═════ Provided records ═════

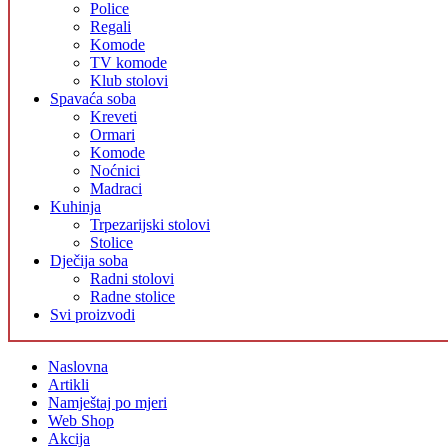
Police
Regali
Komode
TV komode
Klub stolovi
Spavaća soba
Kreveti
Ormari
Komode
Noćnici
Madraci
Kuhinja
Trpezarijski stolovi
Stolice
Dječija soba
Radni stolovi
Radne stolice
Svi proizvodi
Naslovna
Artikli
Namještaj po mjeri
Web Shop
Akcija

═════
═════ Provided records ═════

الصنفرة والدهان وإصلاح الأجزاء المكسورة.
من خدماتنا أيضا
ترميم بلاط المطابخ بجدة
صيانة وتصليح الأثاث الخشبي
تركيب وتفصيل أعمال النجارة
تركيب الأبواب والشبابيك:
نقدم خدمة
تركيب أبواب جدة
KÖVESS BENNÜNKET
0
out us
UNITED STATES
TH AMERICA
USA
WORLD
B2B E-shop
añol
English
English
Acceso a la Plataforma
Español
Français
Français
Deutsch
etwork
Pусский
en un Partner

═════
═════ Provided records ═════

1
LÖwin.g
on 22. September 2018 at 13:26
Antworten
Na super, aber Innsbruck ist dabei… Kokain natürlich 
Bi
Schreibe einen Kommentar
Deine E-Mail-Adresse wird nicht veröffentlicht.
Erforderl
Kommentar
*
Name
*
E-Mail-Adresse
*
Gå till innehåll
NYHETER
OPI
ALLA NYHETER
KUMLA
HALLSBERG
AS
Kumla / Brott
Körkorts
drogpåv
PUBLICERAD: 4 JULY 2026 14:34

═════

- **Requirement**
Within the entries above, find each line where "Mail" appears; copy every one.

- **Answer space**
Deine E-Mail-Adresse wird nicht veröffentlicht.
E-Mail-Adresse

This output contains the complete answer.